All the lines below need to be transcribed exactly. Pictures get left out.

• • • • •

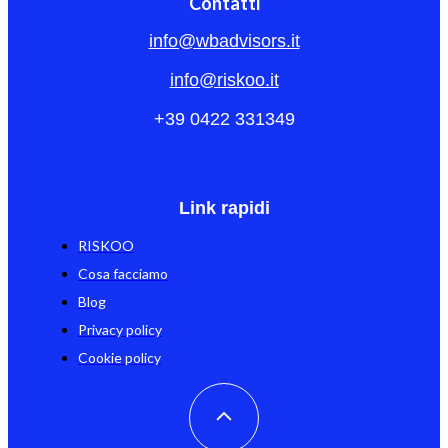
Contatti
info@wbadvisors.it
info@riskoo.it
+39 0422 331349
Link rapidi
RISKOO
Cosa facciamo
Blog
Privacy policy
Cookie policy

• • • • •

OUTPUT BELOW:
Contatti
info@wbadvisors.it
info@riskoo.it
+39 0422 331349
Link rapidi
RISKOO
Cosa facciamo
Blog
Privacy policy
Cookie policy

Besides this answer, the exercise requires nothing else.